Task instructions: Exactly how many lines in the entries contain "monitor"? Give that number alone.

[Rendered page images]
Content starts

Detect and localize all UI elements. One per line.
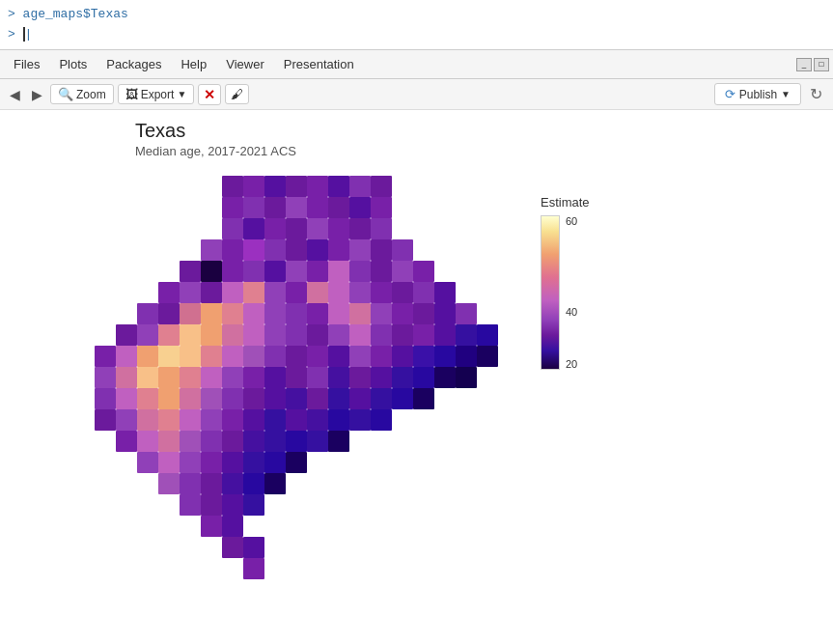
svg-rect-156: [286, 409, 307, 431]
svg-rect-93: [477, 324, 498, 346]
menu-bar: Files Plots Packages Help Viewer Present…: [0, 50, 833, 79]
refresh-button[interactable]: ↻: [805, 83, 827, 105]
svg-rect-35: [201, 261, 222, 282]
svg-rect-63: [201, 303, 222, 324]
export-button[interactable]: 🖼 Export ▼: [118, 84, 195, 104]
viewer-main: Texas Median age, 2017-2021 ACS: [0, 110, 833, 644]
svg-rect-119: [222, 367, 243, 388]
plot-subtitle: Median age, 2017-2021 ACS: [135, 144, 296, 158]
svg-rect-49: [222, 282, 243, 303]
menu-packages[interactable]: Packages: [97, 54, 171, 74]
console-line-2: > |: [8, 25, 825, 45]
minimize-button[interactable]: _: [796, 58, 812, 71]
svg-rect-150: [158, 409, 180, 431]
svg-rect-40: [307, 261, 328, 282]
forward-button[interactable]: ▶: [28, 85, 46, 104]
svg-rect-143: [349, 388, 371, 409]
svg-rect-92: [456, 324, 477, 346]
svg-rect-125: [349, 367, 371, 388]
svg-rect-118: [201, 367, 222, 388]
svg-rect-27: [264, 239, 286, 261]
legend-label-60: 60: [566, 215, 577, 227]
legend-gradient: [541, 215, 560, 370]
publish-button[interactable]: ⟳ Publish ▼: [714, 83, 801, 105]
svg-rect-23: [371, 218, 392, 239]
svg-rect-113: [95, 367, 116, 388]
svg-rect-94: [95, 346, 116, 367]
svg-rect-193: [243, 537, 264, 558]
svg-rect-51: [264, 282, 286, 303]
svg-rect-180: [158, 473, 180, 494]
svg-rect-100: [222, 346, 243, 367]
menu-files[interactable]: Files: [4, 54, 49, 74]
svg-rect-48: [201, 282, 222, 303]
svg-rect-140: [286, 388, 307, 409]
svg-rect-89: [392, 324, 413, 346]
svg-rect-112: [477, 346, 498, 367]
svg-rect-106: [349, 346, 371, 367]
svg-rect-162: [137, 431, 158, 452]
publish-chevron: ▼: [781, 89, 791, 99]
brush-button[interactable]: 🖌: [225, 84, 249, 104]
svg-rect-151: [180, 409, 201, 431]
svg-rect-99: [201, 346, 222, 367]
svg-rect-38: [264, 261, 286, 282]
svg-rect-9: [243, 197, 264, 218]
svg-rect-90: [413, 324, 434, 346]
svg-rect-87: [349, 324, 371, 346]
svg-rect-189: [243, 494, 264, 516]
svg-rect-64: [222, 303, 243, 324]
svg-rect-68: [307, 303, 328, 324]
legend-label-20: 20: [566, 358, 577, 370]
svg-rect-157: [307, 409, 328, 431]
svg-rect-121: [264, 367, 286, 388]
svg-rect-111: [456, 346, 477, 367]
svg-rect-31: [349, 239, 371, 261]
svg-rect-83: [264, 324, 286, 346]
legend: Estimate 60 40 20: [541, 195, 590, 374]
plot-title: Texas: [135, 120, 185, 142]
legend-labels: 60 40 20: [566, 215, 577, 370]
back-button[interactable]: ◀: [6, 85, 24, 104]
svg-rect-2: [264, 176, 286, 197]
svg-rect-43: [371, 261, 392, 282]
svg-rect-20: [307, 218, 328, 239]
zoom-button[interactable]: 🔍 Zoom: [50, 84, 114, 104]
clear-icon: ✕: [204, 87, 215, 102]
svg-rect-29: [307, 239, 328, 261]
texas-counties: [95, 176, 498, 579]
clear-button[interactable]: ✕: [198, 84, 221, 105]
menu-viewer[interactable]: Viewer: [216, 54, 274, 74]
maximize-button[interactable]: □: [814, 58, 829, 71]
svg-rect-192: [222, 537, 243, 558]
svg-rect-155: [264, 409, 286, 431]
menu-help[interactable]: Help: [171, 54, 216, 74]
menu-presentation[interactable]: Presentation: [274, 54, 364, 74]
svg-rect-127: [392, 367, 413, 388]
svg-rect-98: [180, 346, 201, 367]
texas-choropleth-svg: [39, 166, 512, 581]
menu-plots[interactable]: Plots: [49, 54, 97, 74]
svg-rect-72: [392, 303, 413, 324]
svg-rect-114: [116, 367, 137, 388]
svg-rect-28: [286, 239, 307, 261]
action-toolbar: ◀ ▶ 🔍 Zoom 🖼 Export ▼ ✕ 🖌 ⟳ Publish ▼ ↻: [0, 79, 833, 110]
svg-rect-67: [286, 303, 307, 324]
svg-rect-47: [180, 282, 201, 303]
export-chevron: ▼: [177, 89, 186, 99]
window-controls: _ □: [796, 58, 829, 71]
svg-rect-88: [371, 324, 392, 346]
svg-rect-97: [158, 346, 180, 367]
svg-rect-21: [328, 218, 349, 239]
svg-rect-164: [180, 431, 201, 452]
svg-rect-126: [371, 367, 392, 388]
svg-rect-174: [180, 452, 201, 473]
svg-rect-46: [158, 282, 180, 303]
svg-rect-123: [307, 367, 328, 388]
svg-rect-77: [137, 324, 158, 346]
svg-rect-57: [392, 282, 413, 303]
svg-rect-172: [137, 452, 158, 473]
svg-rect-16: [222, 218, 243, 239]
svg-rect-190: [201, 516, 222, 537]
svg-rect-70: [349, 303, 371, 324]
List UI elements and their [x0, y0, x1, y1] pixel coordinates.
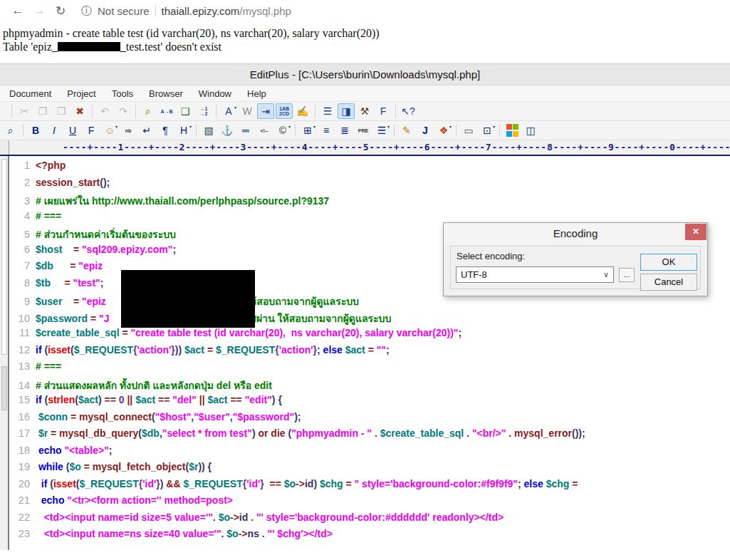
paste-icon[interactable]: ❒ — [53, 103, 70, 119]
left-panel — [1, 159, 7, 355]
cliptext-window-icon[interactable]: ◨ — [338, 103, 355, 119]
heading-icon[interactable]: H▾ — [175, 123, 192, 138]
find-icon[interactable]: ⌕ — [140, 103, 157, 119]
standard-toolbar: ❏✂❐❒✖↶↷⌕A→B❑→1 →2A▾W⇥1AB 2CD✍☰◨⚒F↖? — [0, 102, 730, 121]
ruler: ----+----1----+----2----+----3----+----4… — [0, 140, 730, 156]
menu-tools[interactable]: Tools — [104, 88, 141, 99]
editplus-title-bar: EditPlus - [C:\Users\burin\Downloads\mys… — [0, 63, 730, 85]
line-number: 11 — [11, 327, 30, 338]
line-number: 22 — [11, 512, 30, 523]
line-numbers-icon[interactable]: 1AB 2CD — [276, 103, 293, 119]
forward-icon[interactable]: → — [28, 4, 50, 18]
paragraph-icon[interactable]: ¶ — [157, 123, 174, 138]
code-line-19: 19 while ($o = mysql_fetch_object($r)) { — [11, 461, 730, 478]
browse-button[interactable]: ... — [619, 268, 635, 282]
list-icon[interactable]: ☰▾ — [373, 123, 390, 138]
code-line-23: 23 <td><input name=ns size=40 value='". … — [11, 528, 730, 545]
code-line-15: 15if (strlen($act) == 0 || $act == "del"… — [11, 394, 730, 411]
code-line-13: 13# === — [11, 361, 730, 378]
bold-icon[interactable]: B — [27, 123, 44, 138]
info-icon[interactable]: ⓘ — [81, 4, 92, 18]
table-icon[interactable]: ⊞▾ — [299, 123, 316, 138]
page-output-line-1: phpmyadmin - create table test (id varch… — [3, 26, 730, 40]
horizontal-rule-icon[interactable]: ═ — [237, 123, 254, 138]
ruler-scale: ----+----1----+----2----+----3----+----4… — [63, 142, 730, 152]
pre-icon[interactable]: PRE — [355, 123, 372, 138]
find-in-files-icon[interactable]: ❑ — [177, 103, 194, 119]
new-file-icon[interactable]: ❏ — [2, 103, 8, 119]
cliptext-template-icon[interactable]: ✍ — [294, 103, 311, 119]
functions-icon[interactable]: F — [375, 103, 392, 119]
line-number: 17 — [11, 427, 30, 439]
copy-icon[interactable]: ❐ — [34, 103, 51, 119]
undo-icon[interactable]: ↶ — [96, 103, 113, 119]
emoticon-icon[interactable]: ☺▾ — [101, 123, 118, 138]
user-tools-icon[interactable]: ⚒ — [356, 103, 373, 119]
back-icon[interactable]: ← — [7, 4, 28, 18]
cut-icon[interactable]: ✂ — [16, 103, 33, 119]
nbsp-icon[interactable]: nb — [120, 123, 137, 138]
reload-icon[interactable]: ↻ — [50, 4, 71, 19]
dropdown-arrow-icon: ▾ — [189, 124, 192, 129]
address-bar[interactable]: ⓘ Not secure thaiall.epizy.com/mysql.php — [81, 4, 291, 18]
redaction-box — [121, 270, 255, 328]
font-icon[interactable]: A▾ — [220, 103, 237, 119]
menu-project[interactable]: Project — [59, 88, 103, 99]
special-char-icon[interactable]: ©▾ — [274, 123, 291, 138]
split-window-icon[interactable]: ◫ — [522, 123, 539, 138]
scrollbar-thumb[interactable] — [1, 366, 7, 410]
code-line-14: 14# ส่วนแสดงผลหลัก ทั้งปกติ และหลังกดปุ่… — [11, 378, 730, 395]
code-area[interactable]: 1<?php2session_start();3# เผยแพร่ใน http… — [11, 156, 730, 550]
line-number: 20 — [11, 478, 30, 489]
align-right-icon[interactable]: ≣ — [336, 123, 353, 138]
window-list-icon[interactable]: ⊡▾ — [479, 123, 496, 138]
delete-icon[interactable]: ✖ — [71, 103, 88, 119]
anchor-icon[interactable]: ⚓ — [219, 123, 236, 138]
url-text: thaiall.epizy.com/mysql.php — [162, 5, 291, 17]
encoding-select[interactable]: UTF-8 ∨ — [456, 266, 614, 283]
italic-icon[interactable]: I — [46, 123, 63, 138]
line-number: 5 — [11, 229, 30, 240]
menu-browser[interactable]: Browser — [141, 88, 191, 99]
windows-logo-icon[interactable] — [504, 123, 521, 138]
word-wrap-icon[interactable]: W — [239, 103, 256, 119]
line-number: 7 — [11, 260, 30, 271]
document-list-icon[interactable]: ☰ — [319, 103, 336, 119]
browse-folder-icon[interactable]: ▭ — [460, 123, 477, 138]
script-icon[interactable]: ✎ — [398, 123, 415, 138]
close-icon[interactable]: ✕ — [685, 224, 706, 240]
cancel-button[interactable]: Cancel — [640, 274, 697, 291]
code-line-18: 18 echo "<table>"; — [11, 445, 730, 462]
auto-indent-icon[interactable]: ⇥ — [257, 103, 274, 119]
replace-icon[interactable]: A→B — [158, 103, 175, 119]
line-number: 14 — [11, 380, 30, 391]
align-center-icon[interactable]: ≡ — [318, 123, 335, 138]
line-number: 2 — [11, 177, 30, 188]
toolbar-separator — [196, 124, 197, 137]
editor-area[interactable]: 1<?php2session_start();3# เผยแพร่ใน http… — [0, 156, 730, 550]
toolbar-separator — [295, 124, 296, 137]
menu-document[interactable]: Document — [1, 88, 59, 99]
image-icon[interactable]: ▧ — [200, 123, 217, 138]
menu-window[interactable]: Window — [191, 88, 239, 99]
line-number: 3 — [11, 195, 30, 207]
dialog-title: Encoding — [444, 223, 707, 244]
object-icon[interactable]: ❖▾ — [435, 123, 452, 138]
code-line-20: 20 if (isset($_REQUEST{'id'}) && $_REQUE… — [11, 478, 730, 495]
context-help-icon[interactable]: ↖? — [400, 103, 417, 119]
code-line-11: 11$create_table_sql = "create table test… — [11, 327, 730, 344]
line-number: 16 — [11, 411, 30, 422]
line-break-icon[interactable]: ↵ — [138, 123, 155, 138]
comment-icon[interactable]: <!-- — [256, 123, 273, 138]
underline-icon[interactable]: U — [64, 123, 81, 138]
font-tag-icon[interactable]: F — [83, 123, 100, 138]
redo-icon[interactable]: ↷ — [115, 103, 132, 119]
ok-button[interactable]: OK — [640, 254, 697, 271]
goto-line-icon[interactable]: →1 →2 — [195, 103, 212, 119]
menu-help[interactable]: Help — [239, 88, 274, 99]
toolbar-separator — [216, 105, 217, 118]
browser-preview-icon[interactable]: ⌕ — [2, 123, 19, 138]
toolbar-separator — [135, 105, 136, 118]
toolbar-separator — [456, 124, 457, 137]
java-applet-icon[interactable]: J — [417, 123, 434, 138]
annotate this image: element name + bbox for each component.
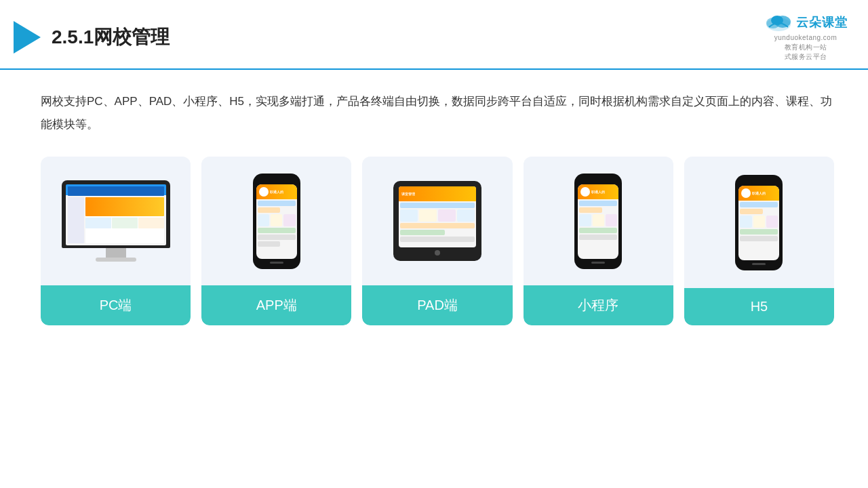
- page-title: 2.5.1网校管理: [52, 24, 170, 50]
- h5-phone-outer: 职通人的: [735, 175, 783, 270]
- pc-card-2: [112, 218, 138, 228]
- card-app: 职通人的: [201, 157, 351, 325]
- app-phone-notch: [269, 179, 284, 182]
- pad-tablet-outer: 课堂管理: [393, 181, 481, 261]
- pc-image-area: [41, 157, 191, 285]
- header: 2.5.1网校管理 云朵课堂 yunduoketang.com 教育机构一站 式…: [0, 0, 868, 70]
- app-row5: [258, 241, 281, 247]
- monitor-mockup: [62, 180, 170, 262]
- pad-tablet-screen: 课堂管理: [399, 186, 476, 247]
- monitor-stand: [106, 248, 126, 258]
- app-card-3: [283, 214, 295, 226]
- pad-label: PAD端: [362, 285, 512, 325]
- pad-card-2: [419, 209, 437, 222]
- app-label: APP端: [201, 285, 351, 325]
- mini-row3: [579, 228, 617, 233]
- app-row1: [258, 201, 296, 206]
- app-sc-text: 职通人的: [270, 190, 283, 194]
- h5-label: H5: [684, 288, 834, 325]
- app-phone-screen: 职通人的: [256, 184, 297, 259]
- card-pad: 课堂管理: [362, 157, 512, 325]
- pad-row2: [400, 223, 475, 228]
- app-sc-body: [256, 199, 297, 259]
- app-screen-content: 职通人的: [256, 184, 297, 259]
- h5-row1: [740, 202, 778, 207]
- pc-topbar: [68, 186, 164, 196]
- mini-row1: [579, 201, 617, 206]
- miniapp-phone-screen: 职通人的: [578, 184, 618, 259]
- app-image-area: 职通人的: [201, 157, 351, 285]
- h5-row4: [740, 236, 778, 241]
- pc-screen-content: [66, 184, 166, 245]
- miniapp-phone-notch: [591, 179, 606, 182]
- h5-phone-screen: 职通人的: [738, 186, 779, 260]
- monitor-base: [96, 258, 136, 262]
- pad-screen-content: 课堂管理: [399, 186, 476, 247]
- h5-sc-text: 职通人的: [752, 191, 766, 195]
- h5-card-1: [740, 216, 751, 228]
- play-icon: [14, 21, 41, 54]
- pad-sc-text: 课堂管理: [401, 192, 415, 196]
- app-sc-avatar: [259, 187, 269, 197]
- pad-card-1: [400, 209, 418, 222]
- pc-main-area: [85, 197, 164, 243]
- card-pc: PC端: [41, 157, 191, 325]
- h5-sc-body: [738, 201, 779, 260]
- card-h5: 职通人的: [684, 157, 834, 325]
- miniapp-phone-mockup: 职通人的: [574, 174, 622, 269]
- mini-card-1: [579, 214, 591, 226]
- miniapp-phone-outer: 职通人的: [574, 174, 622, 269]
- miniapp-image-area: 职通人的: [524, 157, 673, 285]
- miniapp-label: 小程序: [524, 285, 673, 325]
- pad-row4: [400, 237, 475, 242]
- pc-card-list: [85, 218, 164, 228]
- logo-area: 云朵课堂 yunduoketang.com 教育机构一站 式服务云平台: [764, 12, 848, 62]
- pad-card-row: [400, 209, 475, 222]
- pad-card-3: [438, 209, 456, 222]
- monitor-screen-outer: [62, 180, 170, 248]
- pc-banner: [85, 197, 164, 216]
- logo-domain: yunduoketang.com: [774, 34, 837, 41]
- mini-row4: [579, 235, 617, 240]
- pad-tablet-mockup: 课堂管理: [393, 181, 481, 261]
- miniapp-screen-content: 职通人的: [578, 184, 618, 259]
- pad-row3: [400, 230, 445, 235]
- h5-card-row: [740, 216, 778, 228]
- h5-row2: [740, 209, 763, 214]
- pad-image-area: 课堂管理: [362, 157, 512, 285]
- miniapp-sc-top: 职通人的: [578, 184, 618, 199]
- app-phone-outer: 职通人的: [253, 174, 300, 269]
- description-text: 网校支持PC、APP、PAD、小程序、H5，实现多端打通，产品各终端自由切换，数…: [41, 90, 834, 136]
- h5-sc-avatar: [741, 188, 751, 198]
- h5-phone-notch: [751, 180, 766, 184]
- monitor-screen-inner: [66, 184, 166, 245]
- mini-row2: [579, 207, 602, 213]
- pc-screen-body: [68, 197, 164, 243]
- pad-home-button: [435, 250, 440, 256]
- h5-card-3: [766, 216, 778, 228]
- pc-card-1: [85, 218, 111, 228]
- pad-card-4: [457, 209, 475, 222]
- pad-sc-body: [399, 201, 476, 247]
- mini-card-3: [606, 214, 617, 226]
- pc-card-3: [138, 218, 164, 228]
- logo-text-main: 云朵课堂: [796, 14, 848, 30]
- logo-cloud: 云朵课堂: [764, 12, 848, 33]
- main-content: 网校支持PC、APP、PAD、小程序、H5，实现多端打通，产品各终端自由切换，数…: [0, 70, 868, 339]
- mini-card-row: [579, 214, 617, 226]
- miniapp-sc-avatar: [580, 187, 590, 197]
- app-row2: [258, 207, 281, 213]
- app-card-1: [258, 214, 269, 226]
- pad-sc-top: 课堂管理: [399, 186, 476, 201]
- pad-row1: [400, 203, 475, 208]
- h5-image-area: 职通人的: [684, 157, 834, 288]
- h5-row3: [740, 229, 778, 235]
- app-row4: [258, 235, 296, 240]
- app-phone-mockup: 职通人的: [253, 174, 300, 269]
- app-row3: [258, 228, 296, 233]
- app-card-row: [258, 214, 296, 226]
- pc-label: PC端: [41, 285, 191, 325]
- miniapp-sc-body: [578, 199, 618, 259]
- app-home-indicator: [270, 262, 283, 264]
- app-sc-top: 职通人的: [256, 184, 297, 199]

Content ends

The completed task: 5